QuEra is seeking Quantum Calibration Engineers to develop, test, and deploy calibration and performance characterization software on QuEra’s neutral-atom quantum computers, translating experimental physics and data analysis into automation to achieve programmability, reliability, and peak performance for research, application development, and commercial uses.
Requirements
- Strong proficiency in Python, including experience with data analysis and visualization libraries (e.g., NumPy, SciPy, Pandas, Matplotlib).
- Hands-on experience working with real experimental or measurement data, including noise handling, curve fitting, and model validation.
- Familiarity with optimization and regression techniques, both classical (e.g., least-squares, nonlinear fits) and statistical (e.g., Bayesian inference, parameter estimation).
- Comfort working in a hardware-facing environment, integrating software with lab instruments, data acquisition systems, or experimental control frameworks.
- Solid understanding of version control (Git) and structured software development practices (testing, modularity, documentation).
- Experience with machine learning or data-driven modeling (e.g., for pattern recognition, drift prediction, or parameter inference).
- Familiarity with Kubernetes, Docker, or distributed analysis systems for scaling calibration and data pipelines.
Responsibilities
- Design data-efficient experimental routines, robust data analyses and troubleshooting workflows to extract key system parameters and insights.
- Develop, refine, and maintain calibration pipelines consisting of complex data flows.

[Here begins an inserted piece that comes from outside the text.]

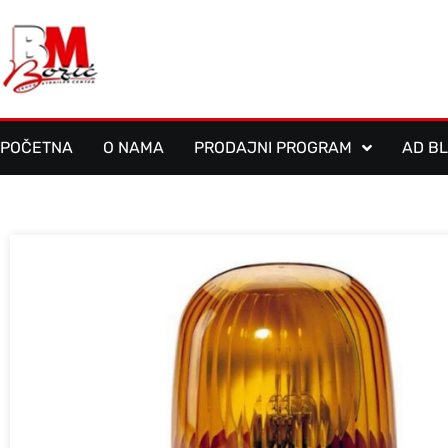
POČETNA
O NAMA
PRODAJNI PROGRAM
AD B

- Develop robust data-fitting and optimization routines.
- Validate, document and track calibration results, ensuring reproducibility and traceability across different hardware and software generations, and across machine deployments.
Other
- Strong problem-solving ability, scientific curiosity, and a willingness to learn new physical systems quickly.
- Eager to grow from a capable engineer into a domain expert in quantum device
- Enjoys hands-on experimentation, iteration, and uncovering structure in data.
- Comfortable working across abstraction layers, from analyzing raw voltage traces to designing experiment-level calibration strategies.
- Collaborative and adaptable; able to operate in an interdisciplinary environment spanning science, software, and hardware teams.